System-Aware Governed Agents

Published 10 May 2026 · Updated 10 May 2026

ai-platform-engineering sre platform-engineering systems-architecture terraform aws

System-Aware Governed Agents

Repository-level context is enough for small changes inside a well-bounded code base. It is not enough for distributed systems.

Most production systems are not one repository. They are service boundaries, infrastructure modules, queues, databases, dashboards, runbooks, IAM policies, deployment pipelines, ownership rules, data contracts, and operational habits. An agent that only sees one repository can be locally correct and systemically wrong.

Level 4 maturity begins when the unit of reasoning changes from repository to system.

The System Graph

Agents need a system graph, not just a file tree.

At minimum, the graph should connect:

  • repositories;
  • services and components;
  • owners;
  • runtime environments;
  • deployment pipelines;
  • Terraform scopes;
  • AWS resources or equivalent cloud assets;
  • dashboards, alerts, and runbooks;
  • upstream and downstream dependencies;
  • data classifications and criticality.

This does not require a perfect enterprise architecture model. It requires a useful join key.

For example:

system_id: messaging-platform
component_id: delivery-api
owner_team: platform-messaging
criticality: tier1
data_classification: confidential
terraform_scope: service_stack
agent_context_level: system

The names are illustrative. The important point is that repositories, infrastructure, dashboards, and ownership metadata can be joined.

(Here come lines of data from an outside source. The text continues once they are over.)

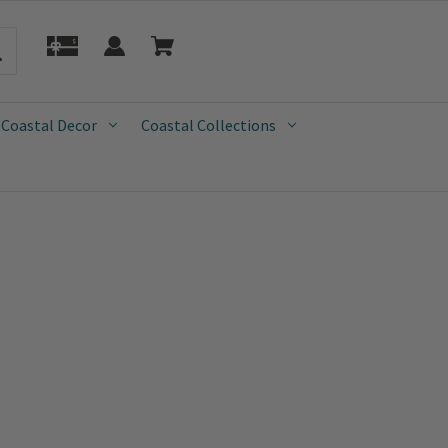
 Coastal Decor
Coastal Collections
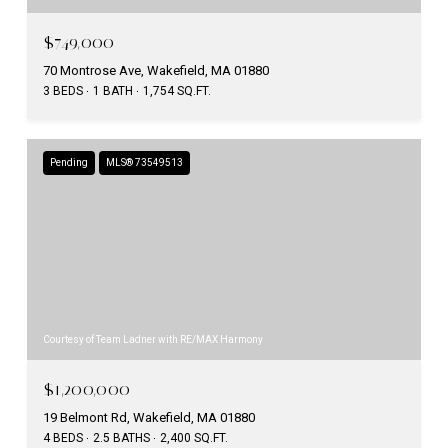
$749,000
70 Montrose Ave, Wakefield, MA 01880
3 BEDS
1 BATH
1,754 SQ.FT.
Pending
MLS® 73549513
Courtesy of Team Ladner with RE/MAX Harmony
$1,200,000
19 Belmont Rd, Wakefield, MA 01880
4 BEDS
2.5 BATHS
2,400 SQ.FT.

AWS Tags and GitHub Metadata

In cloud systems, tags are often the closest thing to an operational ontology. They are not glamorous, but they can connect runtime assets to systems, teams, cost centers, environments, data classification, and criticality.

GitHub custom properties or equivalent repository metadata can play the same role on the code side. If repository metadata and cloud tags share system IDs and component IDs, an agent can reason about blast radius with better evidence.

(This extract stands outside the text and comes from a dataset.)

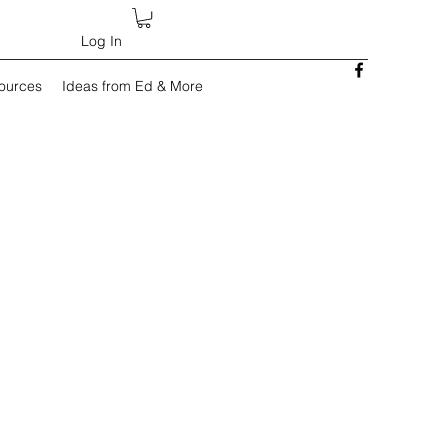
Log In
sources
Ideas from Ed & More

Without that metadata, cross-repo work becomes guesswork.

Policy Before Authority

System-aware agents require stronger governance because the blast radius is larger. It is not enough to say “the agent may open PRs.” The platform must know which actions are possible under which risk class.

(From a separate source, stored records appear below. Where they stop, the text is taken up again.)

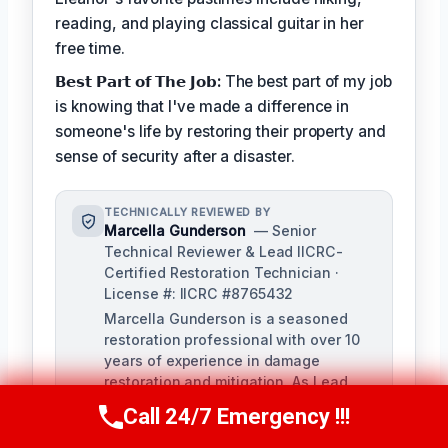
reading, and playing classical guitar in her
free time.
𝗕𝗲𝘀𝘁 𝗣𝗮𝗿𝘁 𝗼𝗳 𝗧𝗵𝗲 𝗝𝗼𝗯:
The best part of my job
is knowing that I've made a difference in
someone's life by restoring their property and
sense of security after a disaster.
TECHNICALLY REVIEWED BY
Marcella Gunderson
— Senior
Technical Reviewer & Lead IICRC-
Certified Restoration Technician ·
License #: IICRC #8765432
Marcella Gunderson is a seasoned
restoration professional with over 10
years of experience in damage
restoration and mitigation. As Lead
Technical Reviewer, she ensures the
Call 24/7 Emergency !!!
Call Us Now
(949) 991-6937
accuracy and quality of all restoration
and remediation services provided by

Useful capability roles might include:

  • read-only context;
  • branch writer;
  • pull request author;
  • test runner;
  • Terraform planner;
  • non-production deployer;
  • non-production rollback proposer;
  • production read-only inspector.

These roles should be capability-based, not broad hierarchical permissions. A role assumption should depend on repository, branch, workflow, environment, risk class, approved spec, commit SHA, and approval status. OIDC-based temporary credentials are preferable to long-lived secrets because they give the platform a place to attach conditions.

Architecture Becomes Runtime Context

Architectural documentation often decays because it lives outside delivery. For agents, that decay is dangerous. Stale architecture context is worse than no context because it gives false confidence.

The architecture function therefore becomes more operational:

  • define system and component taxonomy;
  • maintain service dependency maps;
  • decide which invariants are machine-checkable;
  • align repository metadata with cloud tags;
  • define cross-repo change boundaries;
  • identify which reviews are required by change class.

This is not architecture as ceremony. It is architecture as agent context.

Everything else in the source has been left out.